Copy out once more, exactly, the line with "Get ready to" and all the lines after it, up to the last line of the data.

=== Given information ===

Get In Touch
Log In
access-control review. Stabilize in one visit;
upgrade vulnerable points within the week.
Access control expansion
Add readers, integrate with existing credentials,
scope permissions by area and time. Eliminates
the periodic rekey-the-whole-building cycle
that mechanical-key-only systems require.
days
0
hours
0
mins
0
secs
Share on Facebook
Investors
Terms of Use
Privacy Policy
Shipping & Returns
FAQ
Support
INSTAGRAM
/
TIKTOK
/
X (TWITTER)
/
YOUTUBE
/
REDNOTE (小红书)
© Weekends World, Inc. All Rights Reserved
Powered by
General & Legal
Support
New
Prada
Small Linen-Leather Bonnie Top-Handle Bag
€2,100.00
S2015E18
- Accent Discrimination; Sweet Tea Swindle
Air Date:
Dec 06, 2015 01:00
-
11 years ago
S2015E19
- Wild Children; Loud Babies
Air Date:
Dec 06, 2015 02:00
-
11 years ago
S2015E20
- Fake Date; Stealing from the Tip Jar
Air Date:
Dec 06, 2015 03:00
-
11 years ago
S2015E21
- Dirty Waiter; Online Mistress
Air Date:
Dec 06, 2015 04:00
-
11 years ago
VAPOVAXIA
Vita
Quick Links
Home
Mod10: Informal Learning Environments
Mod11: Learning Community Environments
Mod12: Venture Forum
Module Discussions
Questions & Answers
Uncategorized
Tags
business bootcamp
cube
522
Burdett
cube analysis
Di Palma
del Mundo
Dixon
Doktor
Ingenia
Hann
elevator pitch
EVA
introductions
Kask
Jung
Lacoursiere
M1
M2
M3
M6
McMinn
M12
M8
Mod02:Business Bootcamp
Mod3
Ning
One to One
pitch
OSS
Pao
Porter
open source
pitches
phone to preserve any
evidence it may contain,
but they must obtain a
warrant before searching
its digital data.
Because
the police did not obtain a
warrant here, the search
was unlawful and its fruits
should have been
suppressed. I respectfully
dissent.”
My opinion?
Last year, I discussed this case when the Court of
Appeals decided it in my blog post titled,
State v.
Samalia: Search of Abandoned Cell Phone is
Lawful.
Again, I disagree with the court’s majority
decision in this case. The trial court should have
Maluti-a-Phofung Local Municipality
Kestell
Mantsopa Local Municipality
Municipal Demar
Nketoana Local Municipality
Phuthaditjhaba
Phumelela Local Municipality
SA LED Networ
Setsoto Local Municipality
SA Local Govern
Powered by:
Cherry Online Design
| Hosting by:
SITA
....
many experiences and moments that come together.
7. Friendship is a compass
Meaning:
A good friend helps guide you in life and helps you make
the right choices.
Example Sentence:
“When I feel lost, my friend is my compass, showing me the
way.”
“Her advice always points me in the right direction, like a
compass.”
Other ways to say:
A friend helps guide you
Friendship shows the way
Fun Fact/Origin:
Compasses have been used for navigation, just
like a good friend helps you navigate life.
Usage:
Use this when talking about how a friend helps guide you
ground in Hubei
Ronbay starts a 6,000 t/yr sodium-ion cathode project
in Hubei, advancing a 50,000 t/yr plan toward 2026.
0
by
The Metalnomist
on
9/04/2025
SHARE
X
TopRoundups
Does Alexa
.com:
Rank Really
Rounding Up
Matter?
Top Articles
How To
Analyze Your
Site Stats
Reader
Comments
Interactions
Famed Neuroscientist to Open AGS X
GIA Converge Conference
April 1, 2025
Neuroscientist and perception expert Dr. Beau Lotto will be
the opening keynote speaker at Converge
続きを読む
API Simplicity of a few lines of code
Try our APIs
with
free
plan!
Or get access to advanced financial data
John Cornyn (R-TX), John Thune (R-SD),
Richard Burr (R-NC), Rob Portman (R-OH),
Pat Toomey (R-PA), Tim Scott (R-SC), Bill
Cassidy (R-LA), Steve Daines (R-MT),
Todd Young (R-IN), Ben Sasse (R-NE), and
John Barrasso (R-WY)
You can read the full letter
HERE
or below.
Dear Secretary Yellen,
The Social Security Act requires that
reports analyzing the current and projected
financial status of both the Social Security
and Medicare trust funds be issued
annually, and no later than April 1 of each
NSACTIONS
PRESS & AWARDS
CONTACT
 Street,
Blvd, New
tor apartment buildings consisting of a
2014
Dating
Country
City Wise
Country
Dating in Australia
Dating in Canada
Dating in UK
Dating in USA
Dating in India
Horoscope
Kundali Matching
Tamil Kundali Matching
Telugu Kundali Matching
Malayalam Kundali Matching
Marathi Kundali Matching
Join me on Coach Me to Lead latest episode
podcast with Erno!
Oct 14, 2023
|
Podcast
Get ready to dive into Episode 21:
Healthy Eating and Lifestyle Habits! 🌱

===

[Solution for this exercise]
Get ready to dive into Episode 21:
Healthy Eating and Lifestyle Habits! 🌱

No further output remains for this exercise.